Secondo me, l’idea più feconda sta nel riconoscere "il gioco della prossimità e distanza" fra biografia e scrittura, tenendo conto anche della diretta testimonianza di Proust, ed anche del criterio della sospensione dello sguardo etico, visto che in un’opera d’arte la vita rappresentata ha la sua giustificazione in se stessa e non nei codici correnti.In ogni caso tutti gli scritti di grossi critici, qui ricordati, che si sono occupati di tale questione, hanno costruito un monumento accanto un monumento, una cattedrale intricata accanto a quelle descritte da Marcel.
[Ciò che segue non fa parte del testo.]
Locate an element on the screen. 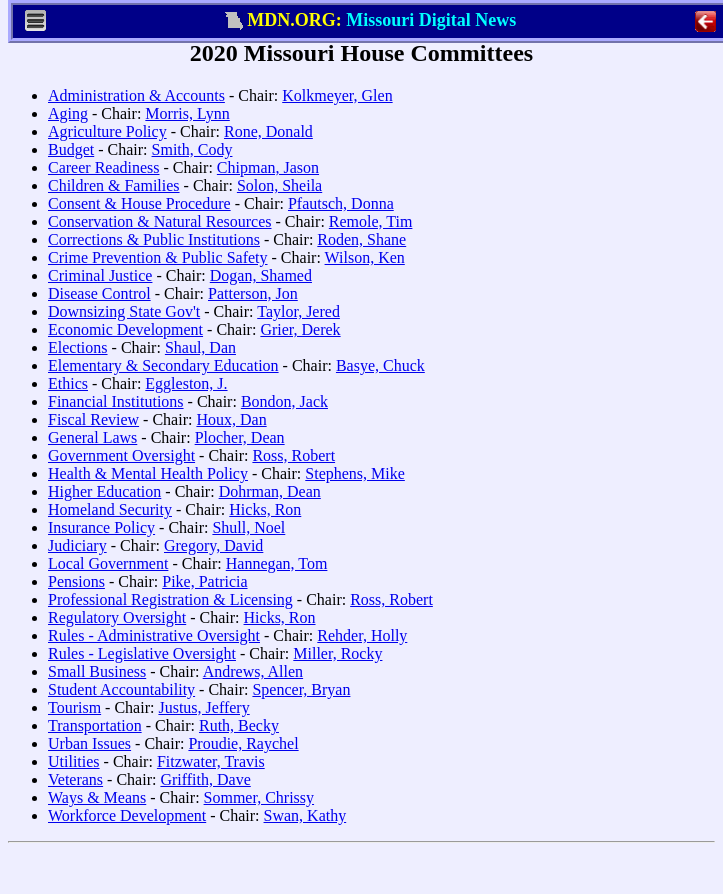 The height and width of the screenshot is (894, 723). Utilities is located at coordinates (74, 761).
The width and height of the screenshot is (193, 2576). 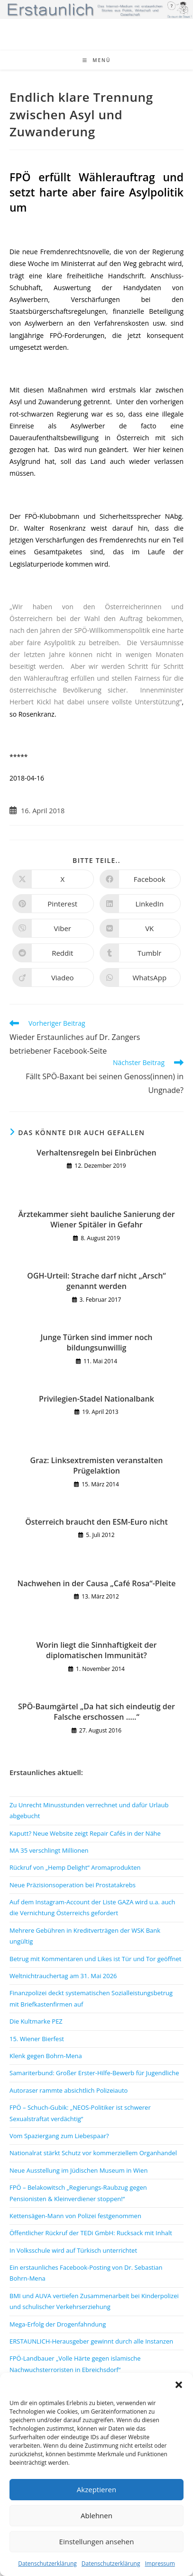 I want to click on Neue Präzisionsoperation bei Prostatakrebs, so click(x=72, y=1885).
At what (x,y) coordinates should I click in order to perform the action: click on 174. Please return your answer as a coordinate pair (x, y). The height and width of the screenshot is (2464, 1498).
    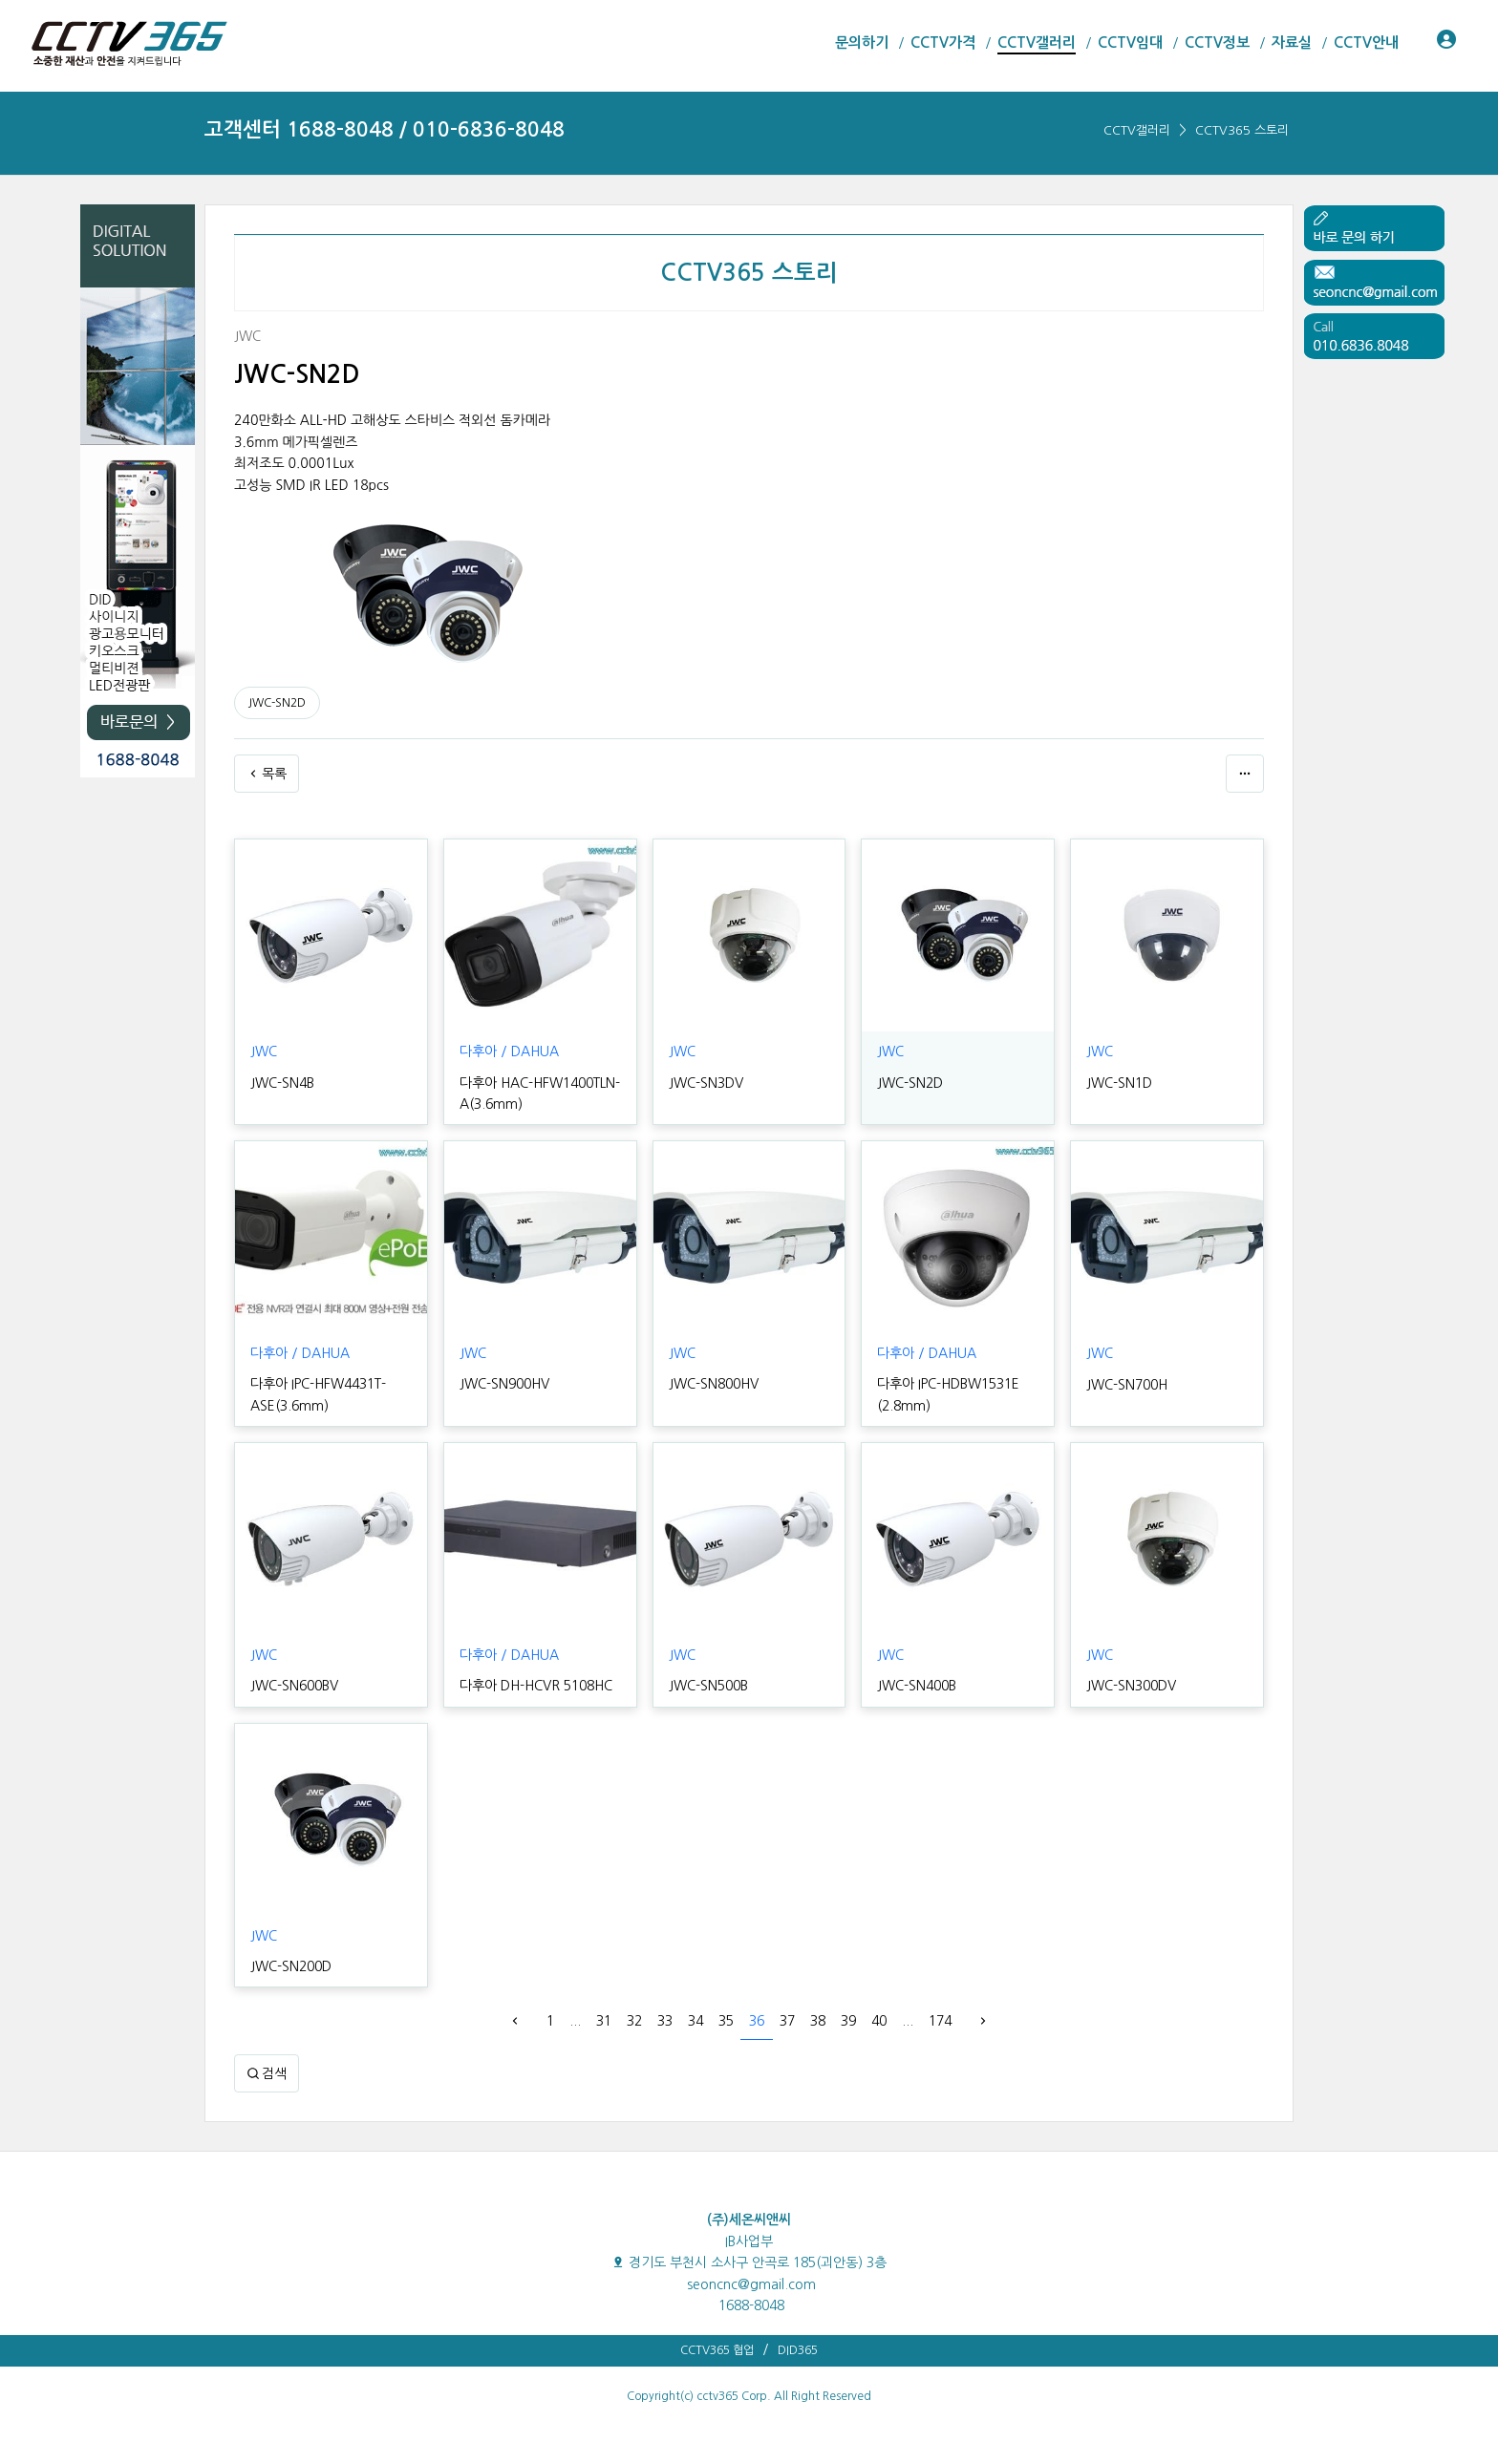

Sulla questione è vano che io dica la mia opinione, non essendo un critico "ufficiale",ma posso esprimere il mio punto di vista da lettrice e da scrittrice.
Da lettrice dell’opera di Proust ( lettura più volte ripetuta e,immagino, da ripetere ) posso dire che l’enormità dell’opera vuole piuttosto essere un affresco della Vita, della società del tempo e di ogni tempo ( in quanto metafora del cuore umano ) e, che per rappresentarle, egli ha avuto "necessità" di usare frammenti della sua vita mescolandoli a quelli di altri, ad accensioni e dilatazioni
immaginative ed emozionali; come scrittrice opero esattamente così.
Ringrazio Gennaro Oliviero, perché ci ha donato un pezzo di critica "emozionante".

 Redazione LaRecherche.it - 28/12/2011 13:17:00 [ leggi altri commenti di Redazione LaRecherche.it » ]

Il saggio-recensione (si veda "Quel Marcel! Frammenti dalla biografia di Proust", Einaudi 2011, di Mario Lavagetto) del Professor Gennaro Oliviero, qui proposto, è pubblicato sull’ultimo numero della rivista "Quaderni Proustiani", Arte Tipografica, dell’Associazione "Amici di Marcel Proust" di Napoli.